César tenía más de cincuenta años -Julia nunca logró arrancarle la confesión de su edad exacta- y unos ojos azules risueños y burlones, semejantes a los de un chico travieso que hallara su mayor placer en llevar la contraria al mundo en que se le obligaba a vivir. Tenía el pelo blanco, ondulado con esmero -ella sospechaba que se lo teñía desde años atrás- y conservaba una excelente figura, quizás algo ensanchada en las caderas, que sabía vestir con trajes de exquisito corte, a los que sólo podía reprocharse, en rigor, ser un poco atrevidos para su edad. Jamás usaba corbata, ni siquiera en los más selectos acontecimientos sociales, sino magníficos pañuelos italianos anudados bajo el cuello abierto de la camisa, invariablemente de seda, con sus iniciales cifradas en hilo azul o blanco bajo el corazón. Por lo demás, se hallaba en posesión de una de las más amplias y depuradas culturas que Julia había conocido en su vida, y en nadie como en él se afirmaba el principio de que la extrema cortesía, en las personas de clase superior, es la más alta expresión de desdén hacia los demás.
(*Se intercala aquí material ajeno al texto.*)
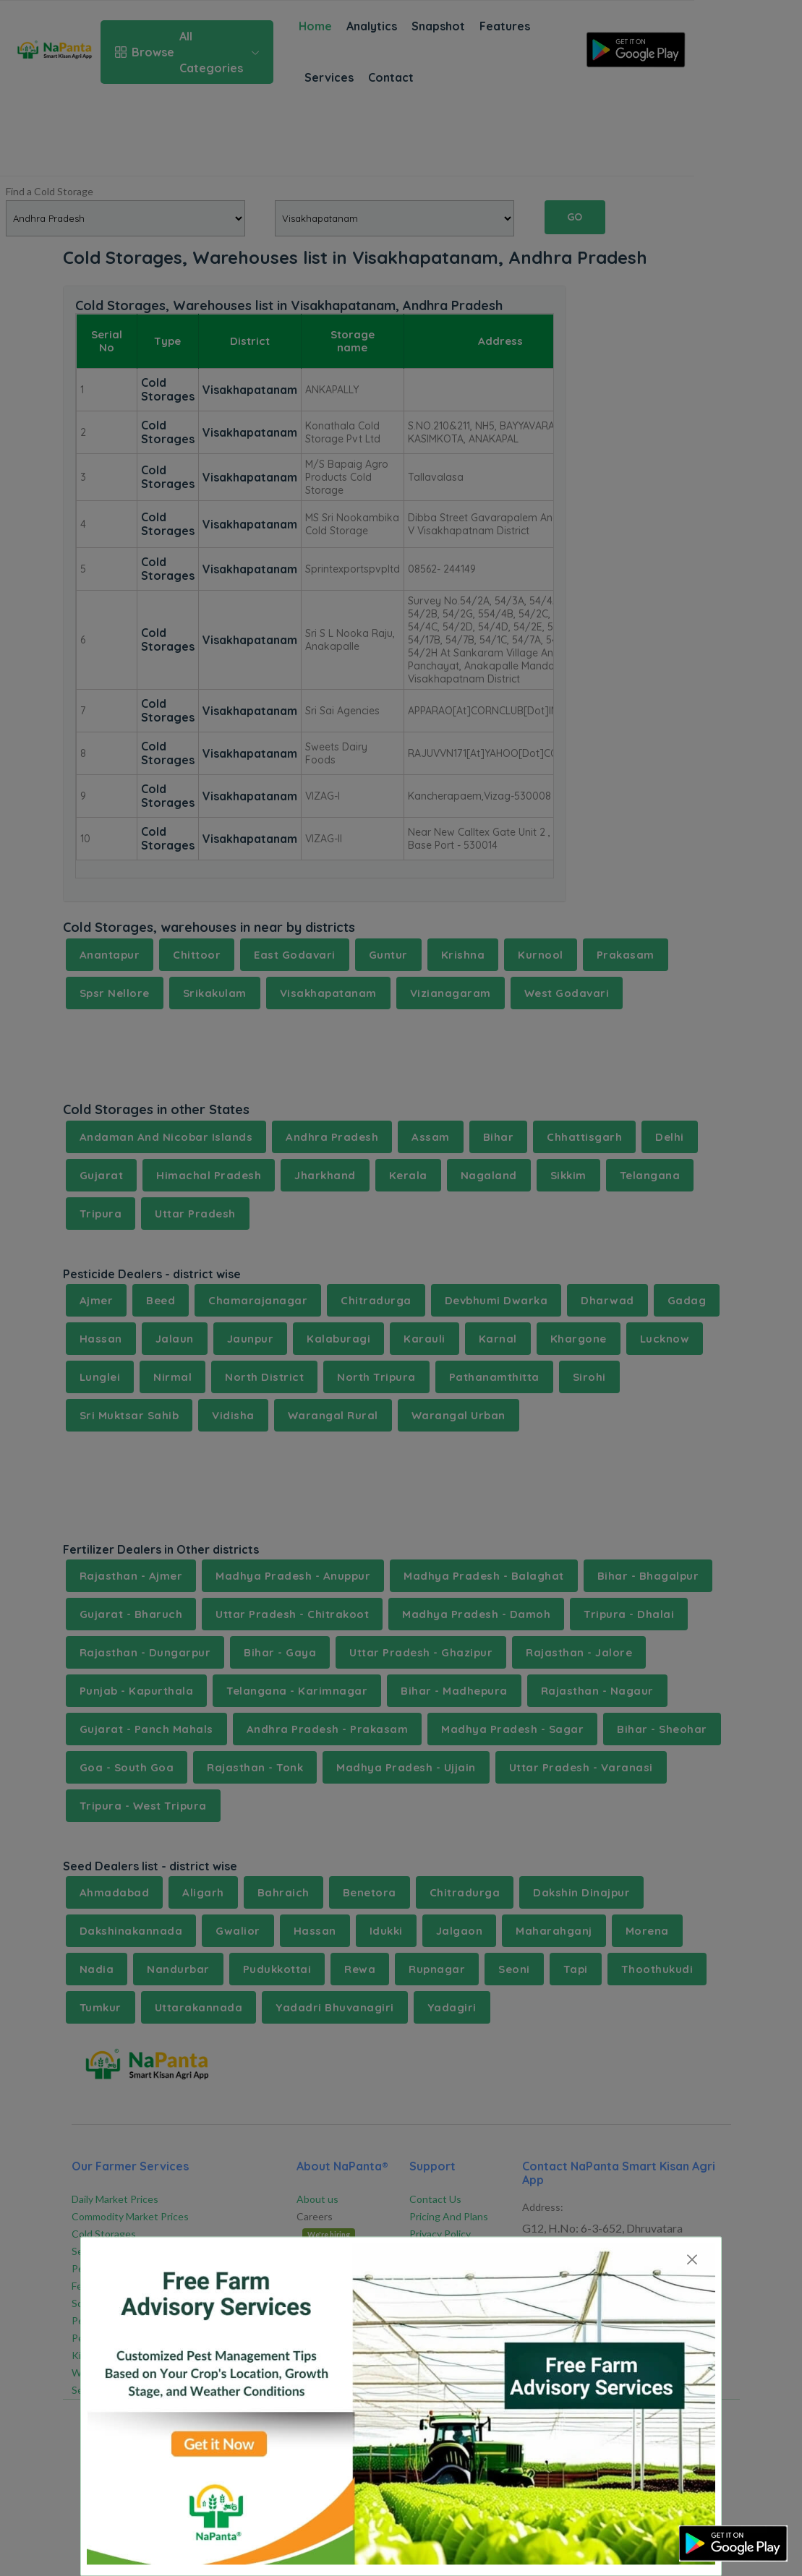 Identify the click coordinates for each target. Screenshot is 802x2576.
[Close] (691, 2259)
En el entorno del anticuario, y tal vez el concepto fuese extensivo a la Humanidad entera, Julia era la única persona que gozaba de aquella cortesía, sabiéndose a salvo del desdén. Porque, desde que tuvo uso de razón, el anticuario había sido para ella una curiosa combinación de padre, confidente, amigo y director espiritual, sin ser exactamente ninguna de esas cosas.